In this Media Release
- New programs aimed at helping divert young Aboriginal people from the justice system will work with young people and their families early to address behaviour.
- Aboriginal people make up only one per cent of Victorians aged 10 to 18, but constitute around 13 per cent of young people under youth justice supervision.
- The Service will link young Aboriginal people with education or training, manage alcohol or drug abuse and address challenging family relationships.
The Andrews Labor Government is establishing new programs to help divert young Aboriginal people from the justice system by working with young people and their families early to address behaviour.

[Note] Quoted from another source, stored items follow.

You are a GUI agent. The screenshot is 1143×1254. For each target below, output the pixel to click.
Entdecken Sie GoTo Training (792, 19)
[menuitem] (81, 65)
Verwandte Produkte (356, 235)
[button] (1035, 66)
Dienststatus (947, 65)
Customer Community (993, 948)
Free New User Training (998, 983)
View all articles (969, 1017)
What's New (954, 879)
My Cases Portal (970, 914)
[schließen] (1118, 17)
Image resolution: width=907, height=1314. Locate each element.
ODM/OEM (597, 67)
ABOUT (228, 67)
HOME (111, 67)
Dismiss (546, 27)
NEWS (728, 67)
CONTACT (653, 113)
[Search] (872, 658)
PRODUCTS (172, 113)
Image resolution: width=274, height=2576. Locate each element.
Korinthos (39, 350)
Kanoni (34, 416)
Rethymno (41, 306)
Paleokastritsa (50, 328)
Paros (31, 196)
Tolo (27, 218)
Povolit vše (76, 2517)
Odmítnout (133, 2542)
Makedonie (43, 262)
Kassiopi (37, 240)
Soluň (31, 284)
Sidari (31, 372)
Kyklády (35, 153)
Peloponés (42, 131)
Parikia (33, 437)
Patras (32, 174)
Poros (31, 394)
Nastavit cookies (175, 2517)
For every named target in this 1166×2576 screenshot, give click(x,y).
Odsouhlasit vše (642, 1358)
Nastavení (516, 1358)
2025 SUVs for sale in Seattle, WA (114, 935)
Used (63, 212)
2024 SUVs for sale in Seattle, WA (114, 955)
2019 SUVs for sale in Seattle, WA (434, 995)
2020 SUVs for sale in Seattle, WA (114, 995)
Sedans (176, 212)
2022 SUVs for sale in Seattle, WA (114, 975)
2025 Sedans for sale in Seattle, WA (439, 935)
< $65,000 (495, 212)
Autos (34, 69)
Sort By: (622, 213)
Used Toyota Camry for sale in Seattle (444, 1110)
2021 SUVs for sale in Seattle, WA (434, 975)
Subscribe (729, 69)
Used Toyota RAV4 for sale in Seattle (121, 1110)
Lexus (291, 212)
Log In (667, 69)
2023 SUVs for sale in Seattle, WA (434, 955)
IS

Minister for Families and Children Jenny Mikakos has announced $1.2 million for Aboriginal controlled organisations to coordinate Aboriginal Youth Support Service programs in the North East Melbourne area and the Mallee.
Aboriginal young people make up only one per cent of Victorians aged 10 to 18, but constitute around 13 per cent of young people under youth justice supervision. It’s a statistic the Labor Government is determined to change.
For the first time, an Aboriginal Youth Support Service will work closely with young Aboriginal people to address anti-social behaviour and identify positive alternatives. The Service will link young Aboriginal people with education or training, manage alcohol or drug abuse and address challenging family relationships.
Local Aboriginal Community Controlled Organisations will deliver the programs with the existing mainstream Youth Support Service, ensuring those young people at risk of entering the youth justice system are offered culturally sensitive early interventions.
The Labor Government is taking action to address the over representation of Aboriginal young people in the youth justice system. The 2016-17 Victorian Budget includes $1.1 million for the Koori Youth Justice Program to expand its Koori-based early intervention work, which is coordinated with the Aboriginal community.
The Budget also included $875,000 for the development of an Aboriginal youth mentoring program, providing support for vulnerable young Aboriginal people.
Quotes attributable to Minister for Families and Children, Jenny Mikakos
“This is a new way of looking at how we intervene early to improve the lives of young Aboriginal people and address the over representation in the youth justice system.”
“We are working side by side with Aboriginal communities to address the underlying issues leading to disengagement and offending.”
“We know that diversion, early intervention and rehabilitation are key to creating safer communities and improving the lives of young people and their families.”